* **Directions**
Could you write out each of the records below exactly?

* **Data for processing**
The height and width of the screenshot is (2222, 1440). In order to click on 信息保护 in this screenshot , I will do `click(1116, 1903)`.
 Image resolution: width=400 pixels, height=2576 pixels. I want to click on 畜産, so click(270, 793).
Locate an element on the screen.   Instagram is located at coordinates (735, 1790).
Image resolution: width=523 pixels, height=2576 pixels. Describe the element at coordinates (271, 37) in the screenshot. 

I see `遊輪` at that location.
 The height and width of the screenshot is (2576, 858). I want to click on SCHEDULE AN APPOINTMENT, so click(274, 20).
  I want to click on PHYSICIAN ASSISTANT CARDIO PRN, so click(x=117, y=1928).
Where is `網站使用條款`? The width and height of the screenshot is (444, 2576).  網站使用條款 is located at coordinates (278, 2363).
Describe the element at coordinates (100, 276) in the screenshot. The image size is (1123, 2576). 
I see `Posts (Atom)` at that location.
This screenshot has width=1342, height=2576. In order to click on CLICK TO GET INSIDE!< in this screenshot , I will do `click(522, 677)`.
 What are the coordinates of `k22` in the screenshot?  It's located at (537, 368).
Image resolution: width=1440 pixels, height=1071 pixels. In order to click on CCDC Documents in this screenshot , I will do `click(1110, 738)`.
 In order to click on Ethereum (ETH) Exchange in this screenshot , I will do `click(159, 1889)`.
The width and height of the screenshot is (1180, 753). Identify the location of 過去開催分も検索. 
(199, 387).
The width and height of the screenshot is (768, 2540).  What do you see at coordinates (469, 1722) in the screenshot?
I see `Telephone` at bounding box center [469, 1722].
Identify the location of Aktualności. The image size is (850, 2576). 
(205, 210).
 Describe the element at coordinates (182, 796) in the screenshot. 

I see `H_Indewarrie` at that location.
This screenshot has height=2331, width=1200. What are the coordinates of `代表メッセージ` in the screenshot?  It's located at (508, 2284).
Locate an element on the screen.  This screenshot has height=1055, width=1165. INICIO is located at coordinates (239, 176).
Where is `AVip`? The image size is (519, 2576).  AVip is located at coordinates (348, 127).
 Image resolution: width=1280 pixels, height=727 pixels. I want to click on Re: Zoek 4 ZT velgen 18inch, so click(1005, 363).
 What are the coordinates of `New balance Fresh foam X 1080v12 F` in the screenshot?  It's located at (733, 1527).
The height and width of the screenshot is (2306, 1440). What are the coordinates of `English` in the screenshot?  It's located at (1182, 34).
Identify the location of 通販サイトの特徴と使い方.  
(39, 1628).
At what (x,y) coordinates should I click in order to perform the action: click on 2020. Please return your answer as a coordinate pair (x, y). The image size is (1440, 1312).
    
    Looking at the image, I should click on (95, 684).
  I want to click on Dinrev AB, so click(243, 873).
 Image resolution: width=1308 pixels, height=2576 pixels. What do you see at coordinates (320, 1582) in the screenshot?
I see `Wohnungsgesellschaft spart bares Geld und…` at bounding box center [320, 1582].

* **Output of the exercise**
The height and width of the screenshot is (2222, 1440). In order to click on 信息保护 in this screenshot , I will do `click(1116, 1903)`.
 Image resolution: width=400 pixels, height=2576 pixels. I want to click on 畜産, so click(270, 793).
Locate an element on the screen.   Instagram is located at coordinates (735, 1790).
Image resolution: width=523 pixels, height=2576 pixels. Describe the element at coordinates (271, 37) in the screenshot. 

I see `遊輪` at that location.
 The height and width of the screenshot is (2576, 858). I want to click on SCHEDULE AN APPOINTMENT, so click(274, 20).
  I want to click on PHYSICIAN ASSISTANT CARDIO PRN, so click(x=117, y=1928).
Where is `網站使用條款`? The width and height of the screenshot is (444, 2576).  網站使用條款 is located at coordinates (278, 2363).
Describe the element at coordinates (100, 276) in the screenshot. The image size is (1123, 2576). 
I see `Posts (Atom)` at that location.
This screenshot has width=1342, height=2576. In order to click on CLICK TO GET INSIDE!< in this screenshot , I will do `click(522, 677)`.
 What are the coordinates of `k22` in the screenshot?  It's located at (537, 368).
Image resolution: width=1440 pixels, height=1071 pixels. In order to click on CCDC Documents in this screenshot , I will do `click(1110, 738)`.
 In order to click on Ethereum (ETH) Exchange in this screenshot , I will do `click(159, 1889)`.
The width and height of the screenshot is (1180, 753). Identify the location of 過去開催分も検索. 
(199, 387).
The width and height of the screenshot is (768, 2540).  What do you see at coordinates (469, 1722) in the screenshot?
I see `Telephone` at bounding box center [469, 1722].
Identify the location of Aktualności. The image size is (850, 2576). 
(205, 210).
 Describe the element at coordinates (182, 796) in the screenshot. 

I see `H_Indewarrie` at that location.
This screenshot has height=2331, width=1200. What are the coordinates of `代表メッセージ` in the screenshot?  It's located at (508, 2284).
Locate an element on the screen.  This screenshot has height=1055, width=1165. INICIO is located at coordinates (239, 176).
Where is `AVip`? The image size is (519, 2576).  AVip is located at coordinates (348, 127).
 Image resolution: width=1280 pixels, height=727 pixels. I want to click on Re: Zoek 4 ZT velgen 18inch, so click(1005, 363).
 What are the coordinates of `New balance Fresh foam X 1080v12 F` in the screenshot?  It's located at (733, 1527).
The height and width of the screenshot is (2306, 1440). What are the coordinates of `English` in the screenshot?  It's located at (1182, 34).
Identify the location of 通販サイトの特徴と使い方.  
(39, 1628).
At what (x,y) coordinates should I click in order to perform the action: click on 2020. Please return your answer as a coordinate pair (x, y). The image size is (1440, 1312).
    
    Looking at the image, I should click on (95, 684).
  I want to click on Dinrev AB, so click(243, 873).
 Image resolution: width=1308 pixels, height=2576 pixels. What do you see at coordinates (320, 1582) in the screenshot?
I see `Wohnungsgesellschaft spart bares Geld und…` at bounding box center [320, 1582].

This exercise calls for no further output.